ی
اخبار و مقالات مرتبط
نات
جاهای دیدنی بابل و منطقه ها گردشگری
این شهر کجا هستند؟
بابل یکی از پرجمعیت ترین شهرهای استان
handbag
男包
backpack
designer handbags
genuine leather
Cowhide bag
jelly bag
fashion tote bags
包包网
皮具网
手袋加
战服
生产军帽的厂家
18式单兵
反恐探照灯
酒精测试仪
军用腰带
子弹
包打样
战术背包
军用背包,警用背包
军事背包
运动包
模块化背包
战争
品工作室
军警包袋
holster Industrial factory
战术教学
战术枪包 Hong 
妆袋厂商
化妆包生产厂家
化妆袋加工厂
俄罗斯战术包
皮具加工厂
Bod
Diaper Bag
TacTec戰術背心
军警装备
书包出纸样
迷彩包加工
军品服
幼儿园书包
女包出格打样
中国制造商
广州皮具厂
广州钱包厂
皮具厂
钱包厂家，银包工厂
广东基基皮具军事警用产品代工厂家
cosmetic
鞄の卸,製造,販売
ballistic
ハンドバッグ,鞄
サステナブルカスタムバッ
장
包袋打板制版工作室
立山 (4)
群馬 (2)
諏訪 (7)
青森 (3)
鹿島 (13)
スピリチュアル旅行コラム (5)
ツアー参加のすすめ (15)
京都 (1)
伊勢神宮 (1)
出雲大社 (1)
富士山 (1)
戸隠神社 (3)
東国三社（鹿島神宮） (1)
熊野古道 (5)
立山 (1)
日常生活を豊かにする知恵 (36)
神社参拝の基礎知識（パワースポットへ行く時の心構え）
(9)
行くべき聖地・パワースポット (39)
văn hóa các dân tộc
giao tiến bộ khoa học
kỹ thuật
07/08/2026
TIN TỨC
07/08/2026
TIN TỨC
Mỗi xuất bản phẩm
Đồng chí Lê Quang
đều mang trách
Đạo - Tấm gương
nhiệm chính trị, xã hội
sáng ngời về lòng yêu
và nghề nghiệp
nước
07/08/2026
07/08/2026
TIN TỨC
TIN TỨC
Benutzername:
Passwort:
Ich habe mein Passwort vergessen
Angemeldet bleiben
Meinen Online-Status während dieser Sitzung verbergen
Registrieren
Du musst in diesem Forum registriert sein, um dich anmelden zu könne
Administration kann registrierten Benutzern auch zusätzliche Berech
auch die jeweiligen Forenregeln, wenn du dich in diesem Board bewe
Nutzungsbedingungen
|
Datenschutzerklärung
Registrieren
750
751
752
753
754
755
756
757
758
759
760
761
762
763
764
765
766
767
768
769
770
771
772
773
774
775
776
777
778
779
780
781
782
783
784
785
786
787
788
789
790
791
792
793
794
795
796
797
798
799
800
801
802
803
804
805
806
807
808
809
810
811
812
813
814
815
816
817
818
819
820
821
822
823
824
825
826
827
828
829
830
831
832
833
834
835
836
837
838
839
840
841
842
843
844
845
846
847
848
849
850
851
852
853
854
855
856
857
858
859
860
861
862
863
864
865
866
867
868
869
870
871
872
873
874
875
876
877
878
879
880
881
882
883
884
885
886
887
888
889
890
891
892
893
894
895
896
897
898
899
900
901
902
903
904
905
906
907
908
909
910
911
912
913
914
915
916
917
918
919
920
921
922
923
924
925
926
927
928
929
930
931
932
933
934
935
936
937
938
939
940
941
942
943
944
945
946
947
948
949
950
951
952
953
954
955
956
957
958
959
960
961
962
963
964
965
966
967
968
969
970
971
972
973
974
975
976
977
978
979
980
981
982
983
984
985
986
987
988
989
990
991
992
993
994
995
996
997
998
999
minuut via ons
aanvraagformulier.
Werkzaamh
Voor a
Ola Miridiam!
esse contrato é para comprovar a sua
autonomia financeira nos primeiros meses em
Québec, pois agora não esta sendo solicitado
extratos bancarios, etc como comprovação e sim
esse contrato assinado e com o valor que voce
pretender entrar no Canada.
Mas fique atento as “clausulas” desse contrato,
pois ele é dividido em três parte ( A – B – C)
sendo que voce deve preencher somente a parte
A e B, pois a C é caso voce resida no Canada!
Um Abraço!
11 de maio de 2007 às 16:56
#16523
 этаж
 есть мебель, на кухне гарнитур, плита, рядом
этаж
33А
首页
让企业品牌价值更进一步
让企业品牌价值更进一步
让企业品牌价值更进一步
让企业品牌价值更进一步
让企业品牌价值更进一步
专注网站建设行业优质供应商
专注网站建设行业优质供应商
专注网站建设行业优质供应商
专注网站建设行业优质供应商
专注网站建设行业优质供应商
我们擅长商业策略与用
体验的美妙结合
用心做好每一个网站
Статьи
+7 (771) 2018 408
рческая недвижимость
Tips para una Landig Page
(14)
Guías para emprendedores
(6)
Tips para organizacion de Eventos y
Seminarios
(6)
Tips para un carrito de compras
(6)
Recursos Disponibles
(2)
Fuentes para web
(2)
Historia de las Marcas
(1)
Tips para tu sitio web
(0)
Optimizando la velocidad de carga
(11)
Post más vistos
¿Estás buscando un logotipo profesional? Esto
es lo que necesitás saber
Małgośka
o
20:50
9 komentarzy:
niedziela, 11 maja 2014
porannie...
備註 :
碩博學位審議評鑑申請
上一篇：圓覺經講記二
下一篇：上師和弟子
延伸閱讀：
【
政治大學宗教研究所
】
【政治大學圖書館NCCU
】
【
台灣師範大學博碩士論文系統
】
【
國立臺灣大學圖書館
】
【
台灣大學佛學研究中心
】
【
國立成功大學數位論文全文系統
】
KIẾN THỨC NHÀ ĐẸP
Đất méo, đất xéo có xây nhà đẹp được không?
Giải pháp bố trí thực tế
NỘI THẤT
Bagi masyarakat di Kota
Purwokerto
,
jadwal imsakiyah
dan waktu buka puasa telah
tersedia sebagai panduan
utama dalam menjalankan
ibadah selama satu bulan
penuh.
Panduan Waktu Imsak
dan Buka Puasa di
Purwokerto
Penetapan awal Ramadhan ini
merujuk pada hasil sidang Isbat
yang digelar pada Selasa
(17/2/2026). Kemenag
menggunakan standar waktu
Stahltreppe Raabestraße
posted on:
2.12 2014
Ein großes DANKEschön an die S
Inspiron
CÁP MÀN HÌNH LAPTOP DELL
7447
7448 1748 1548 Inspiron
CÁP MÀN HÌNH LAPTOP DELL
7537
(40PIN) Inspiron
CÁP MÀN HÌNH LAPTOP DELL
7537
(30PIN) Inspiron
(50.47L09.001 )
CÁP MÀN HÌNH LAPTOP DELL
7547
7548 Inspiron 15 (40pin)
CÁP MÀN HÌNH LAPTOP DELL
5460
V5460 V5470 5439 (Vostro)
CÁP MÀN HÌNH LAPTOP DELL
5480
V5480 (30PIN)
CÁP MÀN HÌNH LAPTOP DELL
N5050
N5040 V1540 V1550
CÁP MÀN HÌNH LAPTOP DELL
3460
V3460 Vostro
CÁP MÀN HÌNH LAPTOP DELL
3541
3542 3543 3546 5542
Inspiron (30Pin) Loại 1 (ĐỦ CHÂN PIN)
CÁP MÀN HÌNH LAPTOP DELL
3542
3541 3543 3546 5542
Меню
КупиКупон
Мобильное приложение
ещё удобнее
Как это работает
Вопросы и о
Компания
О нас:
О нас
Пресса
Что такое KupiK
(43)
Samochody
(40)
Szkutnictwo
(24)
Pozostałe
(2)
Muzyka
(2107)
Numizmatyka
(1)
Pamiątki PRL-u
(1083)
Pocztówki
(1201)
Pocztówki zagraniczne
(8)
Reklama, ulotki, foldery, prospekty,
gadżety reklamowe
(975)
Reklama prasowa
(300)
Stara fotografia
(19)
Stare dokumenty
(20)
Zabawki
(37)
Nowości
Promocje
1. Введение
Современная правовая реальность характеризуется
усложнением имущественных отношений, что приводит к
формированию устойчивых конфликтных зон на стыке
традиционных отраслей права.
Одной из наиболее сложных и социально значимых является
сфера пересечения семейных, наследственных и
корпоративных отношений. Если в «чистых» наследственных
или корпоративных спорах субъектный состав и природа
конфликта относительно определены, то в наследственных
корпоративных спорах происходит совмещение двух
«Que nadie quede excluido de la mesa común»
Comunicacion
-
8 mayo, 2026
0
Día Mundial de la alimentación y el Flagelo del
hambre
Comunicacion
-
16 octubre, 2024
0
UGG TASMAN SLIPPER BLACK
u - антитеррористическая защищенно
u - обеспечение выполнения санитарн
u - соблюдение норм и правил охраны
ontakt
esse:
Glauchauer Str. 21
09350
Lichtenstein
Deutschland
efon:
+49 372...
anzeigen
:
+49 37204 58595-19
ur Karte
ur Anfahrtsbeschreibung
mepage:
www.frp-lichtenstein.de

▶ AIM OF THE EXERCISE: Count lines above containing "sendo" and report only the total.

▶ REPLY: 2